#### Your task
Please give the listing again in full, leaving out its images.

#### Records shown

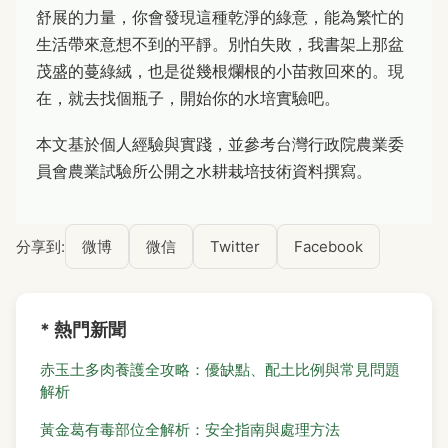
舒展的力量，你會發現這種乾淨的綠意，能為繁忙的
生活帶來意想不到的平靜。別怕失敗，我書架上那盆
茂盛的蔓綠絨，也是從幾根爛根的小苗救回來的。現
在，就去找個瓶子，開始你的水培實驗吧。
本文基於個人經驗與實踐，並參考台灣行政院農業委
員會農業試驗所公開之水耕栽培技術資料撰寫。
分享到:
微博
微信
Twitter
Facebook
* 熱門新聞
赤玉土多肉養護全攻略：優缺點、配土比例與常見問題
解析
黃金葛有毒部位全解析：安全指南與處理方法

#### Task response
舒展的力量，你會發現這種乾淨的綠意，能為繁忙的
生活帶來意想不到的平靜。別怕失敗，我書架上那盆
茂盛的蔓綠絨，也是從幾根爛根的小苗救回來的。現
在，就去找個瓶子，開始你的水培實驗吧。
本文基於個人經驗與實踐，並參考台灣行政院農業委
員會農業試驗所公開之水耕栽培技術資料撰寫。
分享到:
微博
微信
Twitter
Facebook
* 熱門新聞
赤玉土多肉養護全攻略：優缺點、配土比例與常見問題
解析
黃金葛有毒部位全解析：安全指南與處理方法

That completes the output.